As part of its ongoing commitment to engaging directly with members and addressing real-time challenges in the business environment, KNCCI President Dr. Erick Rutto, accompanied by KNCCI National Director Mr. Ken Onditi, today conducted a courtesy visit to Nestel Kenya, a regional manufacturing firm located in Nairobi’s Industrial Area. They were warmly received by Managing Director Kretesh Rajkoomar, as part of the Chamber’s structured member outreach initiative.

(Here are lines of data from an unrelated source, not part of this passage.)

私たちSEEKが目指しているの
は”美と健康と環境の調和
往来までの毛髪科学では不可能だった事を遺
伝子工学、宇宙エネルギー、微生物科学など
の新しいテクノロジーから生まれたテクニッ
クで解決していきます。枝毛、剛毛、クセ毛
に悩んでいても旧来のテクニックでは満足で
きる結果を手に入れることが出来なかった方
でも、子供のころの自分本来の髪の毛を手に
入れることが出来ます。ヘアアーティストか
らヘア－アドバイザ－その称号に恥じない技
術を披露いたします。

These visits are instrumental in deepening the Chamber’s understanding of sector-specific concerns, informing policy advocacy, and strengthening member value. During the visit, the team toured the company’s facility and observed ongoing modernization and expansion efforts—part of a wider shift toward increased manufacturing capacity within the African continent. Notably, Nestel Kenya plans to scale up production of its key brands across countries such as Kenya, Uganda, Zimbabwe, South Africa, and Egypt moving away from imports from Brazil, Malasyia and Portugal.
In a candid discussion, several pressing issues affecting both Nestel Kenya and the broader manufacturing sector were raised. These included:
- An unpredictable tax environment, with significant policy shifts occurring every four years, creating uncertainty for investors.

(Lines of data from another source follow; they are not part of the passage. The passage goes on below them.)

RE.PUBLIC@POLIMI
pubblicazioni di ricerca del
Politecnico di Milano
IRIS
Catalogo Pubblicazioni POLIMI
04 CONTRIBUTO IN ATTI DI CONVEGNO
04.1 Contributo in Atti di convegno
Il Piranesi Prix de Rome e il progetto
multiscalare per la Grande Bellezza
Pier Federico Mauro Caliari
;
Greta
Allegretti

- Limited ability to fully benefit from key trade agreements such as the AfCFTA, EU-EPA, UK-FTA, and AGOA—largely due to double taxation challenges and policy misalignment.

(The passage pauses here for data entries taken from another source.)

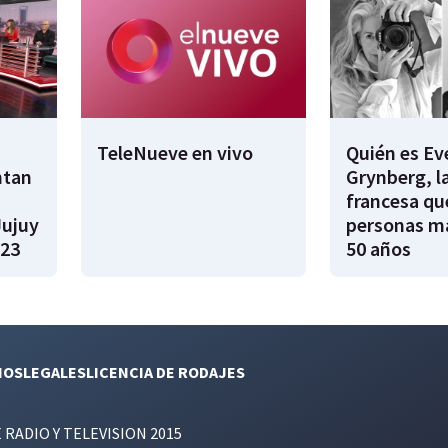
TeleNueve en vivo
Quién es Ev
ntan
Grynberg, l
francesa qu
Jujuy
personas m
023
50 años
NOS
LEGALES
LICENCIA DE RODAJES
E RADIO Y TELEVISION 2015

- High production costs, particularly from electricity, labor, and insufficient infrastructure.
- The burden of multiple business permits and licenses, which complicates operations and increases compliance costs.
- Numerous government-imposed levies on imported raw materials and finished goods.
- A lack of adequate linkages, training, and capacity-building initiatives for industry players.
In response, the Chamber leadership reaffirmed its role as a strong voice for the private sector. Dr. Rutto committed to:
- Advocating for adherence to the National Tax Policy, especially the need for stability and predictability in the tax regime.
- Promoting tax-free exports and enhanced trade facilitation for exporters.
- Leading negotiations on new trade agreements, such as the proposed Kenya–Switzerland Free Trade Area, to expand market access for local manufacturers.
- Pushing for policy reforms aimed at streamlining and consolidating business permits and licenses to reduce the cost of doing business.
- Lobbying for the review of excessive levies imposed by multiple government agencies, particularly ahead of the upcoming Devolution Conference, where these matters will be at the forefront of policy discussions.
Chamber member visits like this are crucial for ensuring that KNCCI remains aligned with the evolving needs of its members, while also shaping a more conducive business environment for sustainable industrial growth across Kenya and beyond.